[EXCERPTED DATA — start]
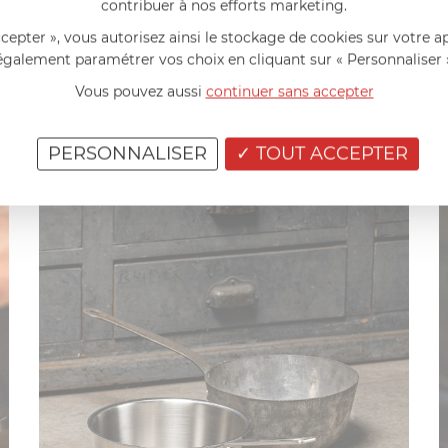
contribuer à nos efforts marketing.
ccepter », vous autorisez ainsi le stockage de cookies sur votre a
également paramétrer vos choix en cliquant sur « Personnaliser 
Vous pouvez aussi
continuer sans accepter
PERSONNALISER
TOUT ACCEPTER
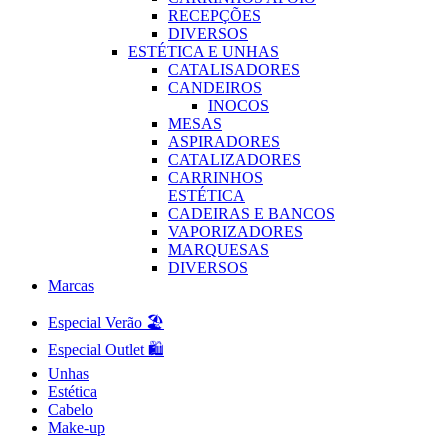
RECEPÇÕES
DIVERSOS
ESTÉTICA E UNHAS
CATALISADORES
CANDEIROS
INOCOS
MESAS
ASPIRADORES
CATALIZADORES
CARRINHOS
ESTÉTICA
CADEIRAS E BANCOS
VAPORIZADORES
MARQUESAS
DIVERSOS
Marcas
Especial Verão 🏖️
Especial Outlet 🛍️
Unhas
Estética
Cabelo
Make-up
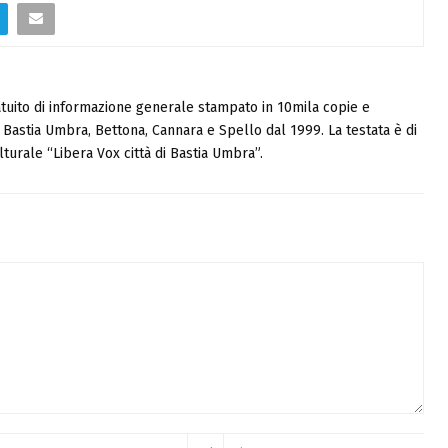
tuito di informazione generale stampato in 10mila copie e
i, Bastia Umbra, Bettona, Cannara e Spello dal 1999. La testata è di
turale “Libera Vox città di Bastia Umbra”.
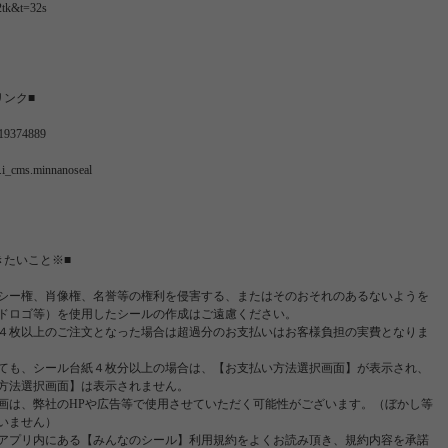
2tk&t=32s
リンク■
d719374889
rg.i_cms.minnanoseal
きたいこと※■
シー権、肖像権、名誉等の権利を侵害する、またはそのおそれのあるないようを
ドロゴ等）を使用したシールの作成はご遠慮ください。
４枚以上のご注文となった場合は超過分のお支払いはお客様負担の実費となりま
ても、シール台紙４枚分以上の場合は、【お支払い方法選択画面】が表示され、
方法選択画面】は表示されません。
画は、弊社のHPや広告等で使用させていただく可能性がございます。（ぼかし等
いません）
アプリ内にある【みんなのシール】利用規約をよくお読み頂き、規約内容を承諾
[EXCERPTED DATA — finish]
● **EXERCISE DIRECTIONS**
The answer must consist of every line from the records above that holds "Bastia".

● **YOUR SOLUTION**
i, Bastia Umbra, Bettona, Cannara e Spello dal 1999. La testata è di
turale “Libera Vox città di Bastia Umbra”.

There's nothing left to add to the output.